● **Directions for this task**: The entries below hold a line with "mationen zu speichern" and a line with "t, können bestimmte". Return those lines and all that lie between them, exactly and only.

↓↓↓

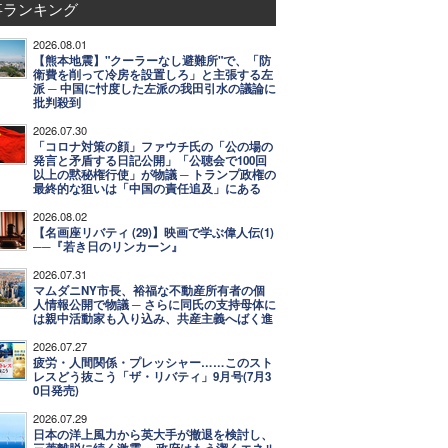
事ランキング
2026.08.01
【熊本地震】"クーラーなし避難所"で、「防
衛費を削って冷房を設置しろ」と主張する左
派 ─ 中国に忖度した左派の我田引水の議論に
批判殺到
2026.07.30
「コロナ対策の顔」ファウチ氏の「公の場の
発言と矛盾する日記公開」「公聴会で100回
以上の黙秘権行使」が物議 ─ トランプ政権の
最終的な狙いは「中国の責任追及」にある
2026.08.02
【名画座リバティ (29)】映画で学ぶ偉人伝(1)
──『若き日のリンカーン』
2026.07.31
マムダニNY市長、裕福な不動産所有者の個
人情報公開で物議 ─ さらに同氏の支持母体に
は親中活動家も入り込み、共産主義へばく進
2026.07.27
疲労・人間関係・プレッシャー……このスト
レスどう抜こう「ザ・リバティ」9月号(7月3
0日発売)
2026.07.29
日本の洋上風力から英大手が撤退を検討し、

↑↑↑
↓↓↓

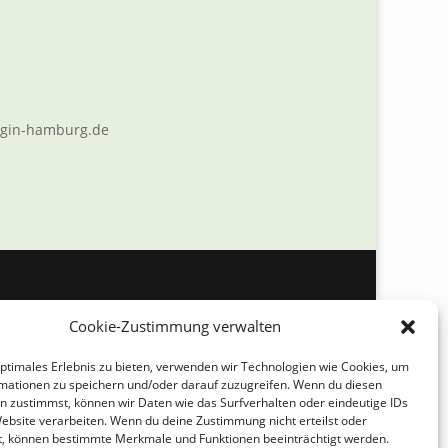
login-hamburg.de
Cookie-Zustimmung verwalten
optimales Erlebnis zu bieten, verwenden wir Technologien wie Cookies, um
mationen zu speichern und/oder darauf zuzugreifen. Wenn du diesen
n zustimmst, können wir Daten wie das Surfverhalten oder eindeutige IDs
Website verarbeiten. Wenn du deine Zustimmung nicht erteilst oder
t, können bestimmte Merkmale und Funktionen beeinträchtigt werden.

↑↑↑
↓↓↓

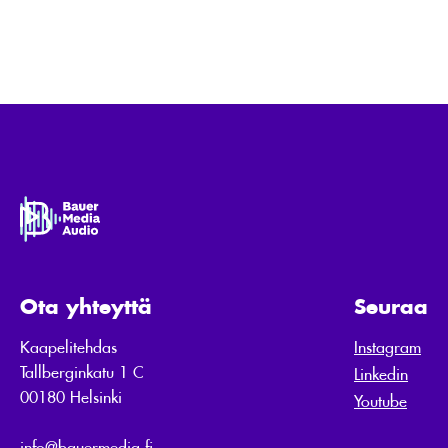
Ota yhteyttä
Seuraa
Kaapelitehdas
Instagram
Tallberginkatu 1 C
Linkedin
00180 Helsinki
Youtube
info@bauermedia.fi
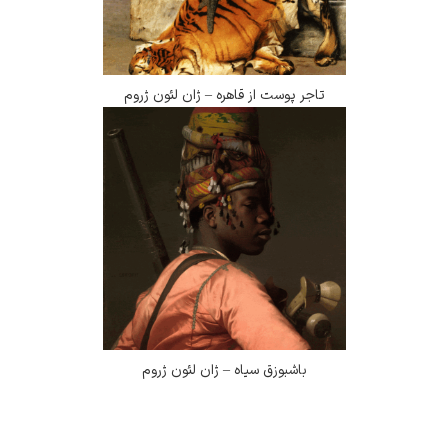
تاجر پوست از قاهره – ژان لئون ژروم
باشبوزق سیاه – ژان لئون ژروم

↑↑↑

● **Output of the task**:
mationen zu speichern und/oder darauf zuzugreifen. Wenn du diesen
n zustimmst, können wir Daten wie das Surfverhalten oder eindeutige IDs
Website verarbeiten. Wenn du deine Zustimmung nicht erteilst oder
t, können bestimmte Merkmale und Funktionen beeinträchtigt werden.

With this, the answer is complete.